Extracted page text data
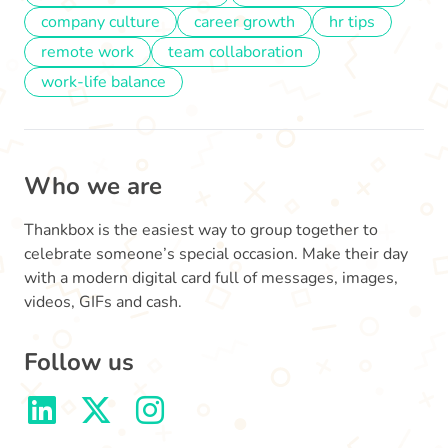
company culture
career growth
hr tips
remote work
team collaboration
work-life balance
Who we are
Thankbox is the easiest way to group together to
celebrate someone’s special occasion. Make their day
with a modern digital card full of messages, images,
videos, GIFs and cash.
Follow us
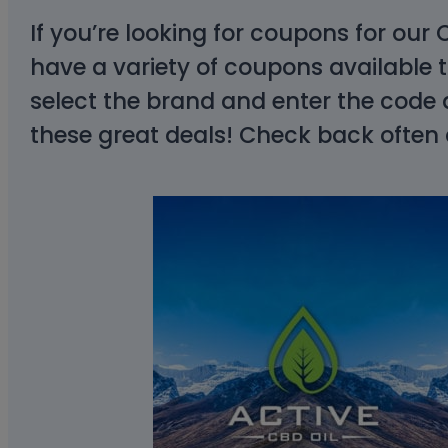
If you’re looking for coupons for our
have a variety of coupons available
select the brand and enter the code 
these great deals! Check back often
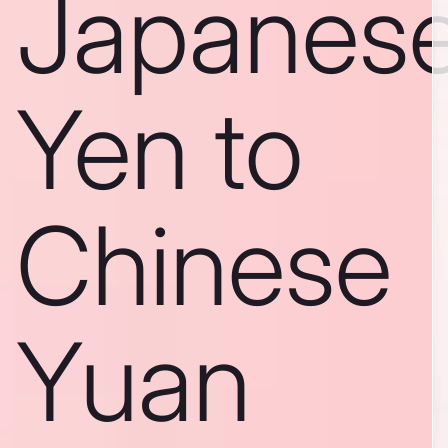
Japanes
Yen to
Chinese
Yuan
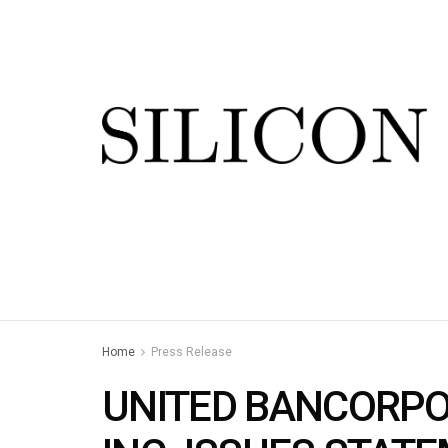
Home
Press Release
UNITED BANCORPO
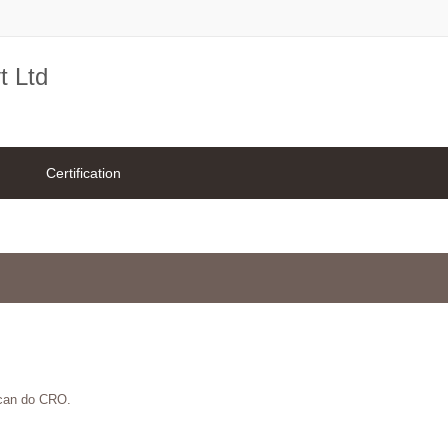
t Ltd
Certification
 can do CRO.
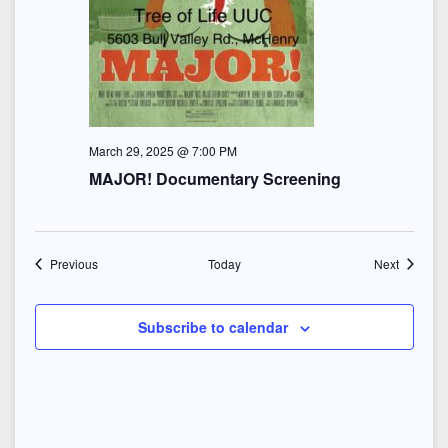
March 29, 2025 @ 7:00 PM
MAJOR! Documentary Screening
Events
Events
Previous
Today
Next
Subscribe to calendar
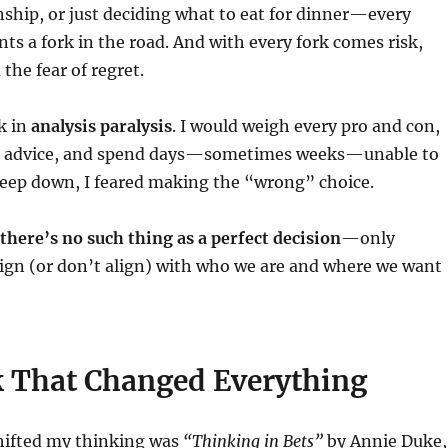
nship, or just deciding what to eat for dinner—every
nts a fork in the road. And with every fork comes risk,
the fear of regret.
ck in
analysis paralysis
. I would weigh every pro and con,
or advice, and spend days—sometimes weeks—unable to
eep down, I feared making the “wrong” choice.
there’s no such thing as a perfect decision
—only
lign (or don’t align) with who we are and where we want
 That Changed Everything
hifted my thinking was
“Thinking in Bets”
by Annie Duke,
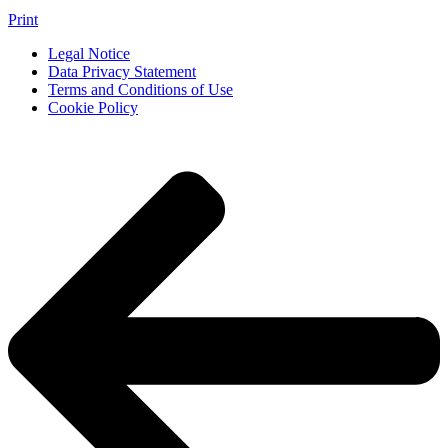
Print
Legal Notice
Data Privacy Statement
Terms and Conditions of Use
Cookie Policy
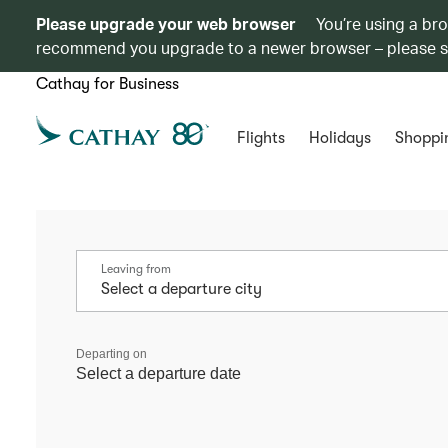
Please upgrade your web browser
You’re using a br
recommend you upgrade to a newer browser – please 
Cathay for Business
Flights
Holidays
Shoppi
Leaving from
Departing on
Select a departure date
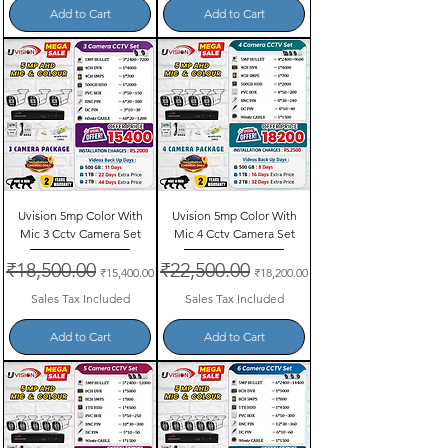
Add to Cart
Add to Cart
Uvision 5mp Color With
Uvision 5mp Color With
Mic 3 Cctv Camera Set
Mic 4 Cctv Camera Set
Regular Price
₹18,500.00
Sale Price
Regular Price
₹22,500.00
Sale Price
₹15,400.00
₹18,200.00
Sales Tax Included
Sales Tax Included
Add to Cart
Add to Cart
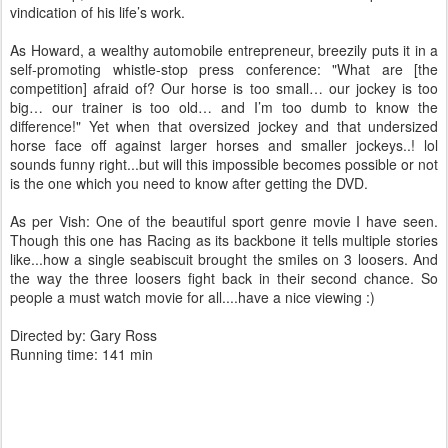
vindication of his life’s work.
As Howard, a wealthy automobile entrepreneur, breezily puts it in a
self-promoting whistle-stop press conference: "What are [the
competition] afraid of? Our horse is too small… our jockey is too
big… our trainer is too old… and I’m too dumb to know the
difference!" Yet when that oversized jockey and that undersized
horse face off against larger horses and smaller jockeys..! lol
sounds funny right...but will this impossible becomes possible or not
is the one which you need to know after getting the DVD.
As per Vish: One of the beautiful sport genre movie I have seen.
Though this one has Racing as its backbone it tells multiple stories
like...how a single seabiscuit brought the smiles on 3 loosers. And
the way the three loosers fight back in their second chance. So
people a must watch movie for all....have a nice viewing :)
Directed by: Gary Ross
Running time: 141 min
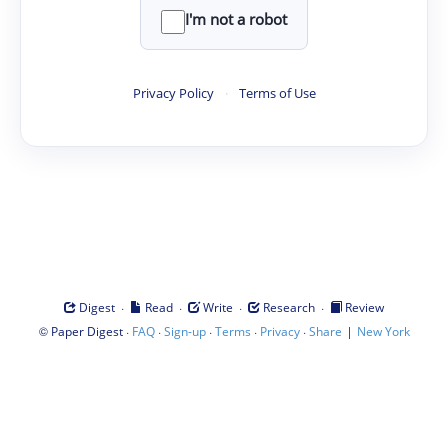
I'm not a robot
Privacy Policy
·
Terms of Use
·
·
·
·
Digest
Read
Write
Research
Review
©
·
·
·
·
·
|
Paper Digest
FAQ
Sign-up
Terms
Privacy
Share
New York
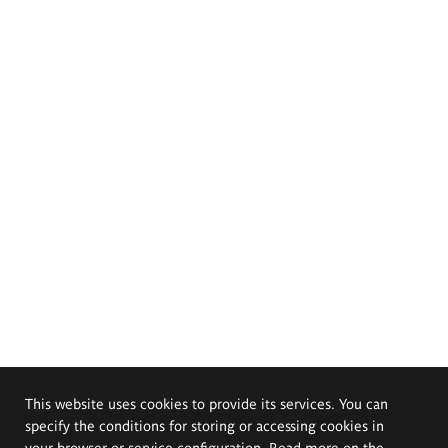
This website uses cookies to provide its services. You can
specify the conditions for storing or accessing cookies in
your browser or service configuration. Read more on the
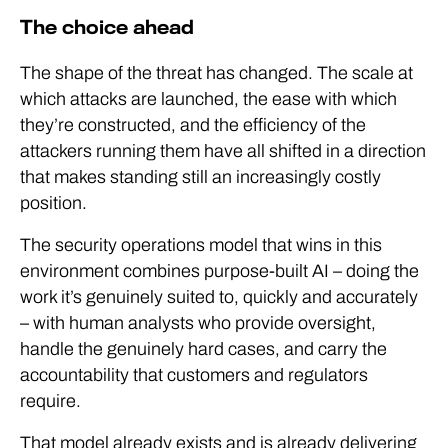
The choice ahead
The shape of the threat has changed. The scale at
which attacks are launched, the ease with which
they’re constructed, and the efficiency of the
attackers running them have all shifted in a direction
that makes standing still an increasingly costly
position.
The security operations model that wins in this
environment combines purpose-built AI – doing the
work it’s genuinely suited to, quickly and accurately
– with human analysts who provide oversight,
handle the genuinely hard cases, and carry the
accountability that customers and regulators
require.
That model already exists and is already delivering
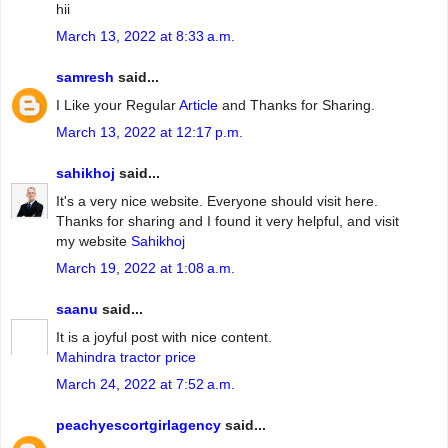
hii
March 13, 2022 at 8:33 a.m.
samresh
said...
I Like your Regular
Article
and Thanks for Sharing.
March 13, 2022 at 12:17 p.m.
sahikhoj
said...
It's a very nice website. Everyone should visit here.
Thanks for sharing and I found it very helpful, and visit
my website
Sahikhoj
March 19, 2022 at 1:08 a.m.
saanu
said...
It is a joyful post with nice content.
Mahindra tractor price
March 24, 2022 at 7:52 a.m.
peachyescortgirlagency
said...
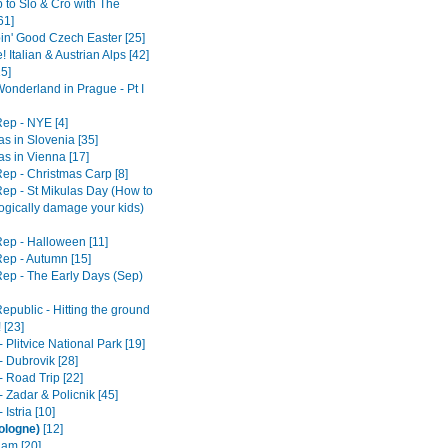
 to Slo & Cro with The
61]
in' Good Czech Easter [25]
! Italian & Austrian Alps [42]
25]
Wonderland in Prague - Pt I
ep - NYE [4]
s in Slovenia [35]
as in Vienna [17]
ep - Christmas Carp [8]
ep - St Mikulas Day (How to
ogically damage your kids)
ep - Halloween [11]
ep - Autumn [15]
ep - The Early Days (Sep)
epublic - Hitting the ground
 [23]
- Plitvice National Park [19]
- Dubrovik [28]
- Road Trip [22]
- Zadar & Policnik [45]
 Istria [10]
ologne)
[12]
am [20]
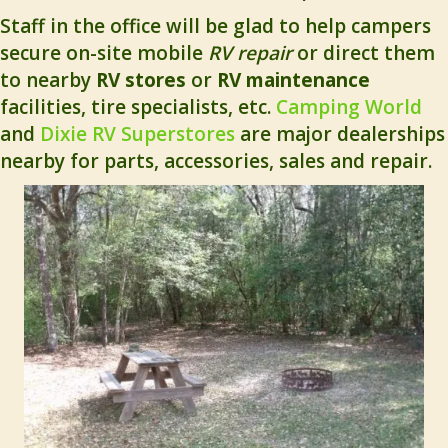
Staff in the office will be glad to help campers
secure on-site mobile
RV repair
or direct them
to nearby
RV stores
or
RV maintenance
facilities, tire specialists, etc.
Camping World
and
Dixie RV Superstores
are major dealerships
nearby for parts, accessories, sales and repair.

**What the exercise asks**.
Set down exactly, with no additions, each line from the line that includes "Istria [10]" to the final line of the entries above; leave pictures out.

**Task response**.
 Istria [10]
ologne)
[12]
am [20]
Staff in the office will be glad to help campers
secure on-site mobile
RV repair
or direct them
to nearby
RV stores
or
RV maintenance
facilities, tire specialists, etc.
Camping World
and
Dixie RV Superstores
are major dealerships
nearby for parts, accessories, sales and repair.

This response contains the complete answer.